I welcome all that my right hon. Friend said, but may I remind him that, if the road map is to succeed, much responsibility will fall on the elected Government in Israel? They have the power to make changes in the area. If they do not allow Abu Mazen and his new Cabinet and Administration the room to exercise power, and simply demand that something happen but simultaneously frustrate it by continuing the occupations, road closures, targeted killing and house demolitions, it will be impossible for any new Administration to gain credence. It will also make it appear that the Palestinians do not want peace. Israel says that it is the only democracy in the area, so surely a greater responsibility falls on the elected Israeli Government to make a bigger gesture, even in the face of adversity.

I am grateful to my hon. Friend for his remarks. However, I believe that the responsibilities lie evenly on the Government of Israel, the Palestinian Authority and the states in the region. Israel is indeed a vibrant democracy; that is one of its great strengths. However, we must all acknowledge that the peace party has been undermined in Israel as a direct result of the suicide bombers who have operated so viciously in the months since the intifada was declared.

Am I right that phase 1, which seeks to end terrorism, is designed to be accomplished by this month? More important, will the Foreign Secretary confirm that phase 2—the creation of an independent Palestine—depends on the achievement of phase 1?
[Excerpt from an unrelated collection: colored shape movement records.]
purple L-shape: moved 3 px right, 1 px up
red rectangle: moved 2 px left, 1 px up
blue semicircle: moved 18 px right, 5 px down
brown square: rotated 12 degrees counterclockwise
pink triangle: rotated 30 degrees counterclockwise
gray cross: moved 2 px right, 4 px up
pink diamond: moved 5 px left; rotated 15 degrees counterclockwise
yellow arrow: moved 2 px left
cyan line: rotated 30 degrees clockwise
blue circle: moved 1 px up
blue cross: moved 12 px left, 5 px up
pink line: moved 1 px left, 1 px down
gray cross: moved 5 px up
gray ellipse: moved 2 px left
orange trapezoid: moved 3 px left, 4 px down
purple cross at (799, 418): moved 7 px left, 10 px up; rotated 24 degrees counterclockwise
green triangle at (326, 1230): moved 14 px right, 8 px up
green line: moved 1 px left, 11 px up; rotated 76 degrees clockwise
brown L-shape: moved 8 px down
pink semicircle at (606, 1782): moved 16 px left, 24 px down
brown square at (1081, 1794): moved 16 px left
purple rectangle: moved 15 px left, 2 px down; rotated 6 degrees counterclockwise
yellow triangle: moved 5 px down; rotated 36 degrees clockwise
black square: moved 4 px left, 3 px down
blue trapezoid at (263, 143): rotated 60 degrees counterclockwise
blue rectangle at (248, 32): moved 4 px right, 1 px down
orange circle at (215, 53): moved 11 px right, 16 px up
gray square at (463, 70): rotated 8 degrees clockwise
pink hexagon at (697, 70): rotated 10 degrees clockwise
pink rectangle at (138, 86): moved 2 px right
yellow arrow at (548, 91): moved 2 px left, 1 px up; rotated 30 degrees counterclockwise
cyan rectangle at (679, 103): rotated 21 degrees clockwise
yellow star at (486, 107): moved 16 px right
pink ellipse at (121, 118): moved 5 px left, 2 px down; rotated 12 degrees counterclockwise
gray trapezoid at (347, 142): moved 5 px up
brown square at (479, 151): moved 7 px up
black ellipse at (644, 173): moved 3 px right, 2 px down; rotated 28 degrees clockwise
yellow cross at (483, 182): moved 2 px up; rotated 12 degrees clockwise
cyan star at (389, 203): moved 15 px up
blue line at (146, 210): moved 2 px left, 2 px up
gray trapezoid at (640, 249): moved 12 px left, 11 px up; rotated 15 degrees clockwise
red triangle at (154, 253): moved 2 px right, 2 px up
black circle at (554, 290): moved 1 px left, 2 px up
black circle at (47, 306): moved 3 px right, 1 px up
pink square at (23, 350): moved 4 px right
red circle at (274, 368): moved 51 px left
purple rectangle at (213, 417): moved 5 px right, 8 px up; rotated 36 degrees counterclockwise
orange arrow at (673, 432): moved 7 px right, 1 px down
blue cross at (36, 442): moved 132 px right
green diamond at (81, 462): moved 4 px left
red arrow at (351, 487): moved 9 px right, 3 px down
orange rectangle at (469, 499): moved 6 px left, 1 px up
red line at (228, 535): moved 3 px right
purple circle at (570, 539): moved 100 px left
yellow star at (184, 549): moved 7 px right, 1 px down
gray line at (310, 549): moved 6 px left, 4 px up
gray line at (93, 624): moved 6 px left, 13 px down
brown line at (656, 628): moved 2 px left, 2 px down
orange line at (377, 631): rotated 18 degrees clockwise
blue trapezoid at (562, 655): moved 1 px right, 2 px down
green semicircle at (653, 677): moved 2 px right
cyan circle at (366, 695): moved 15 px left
I am afraid that I do not know the answer to the hon. Gentleman's first question. I think that he is right, but in any event I shall make that clear in due course. I read the whole of the road map over the weekend, but this just goes to show how other things can crowd it out. The answer is certainly very shortly.

I thank the hon. Gentleman, who tells me that it will be by the end of May. The time scales for the initial steps to be taken are certainly very swift. What we need to see is an indication of good will from both sides.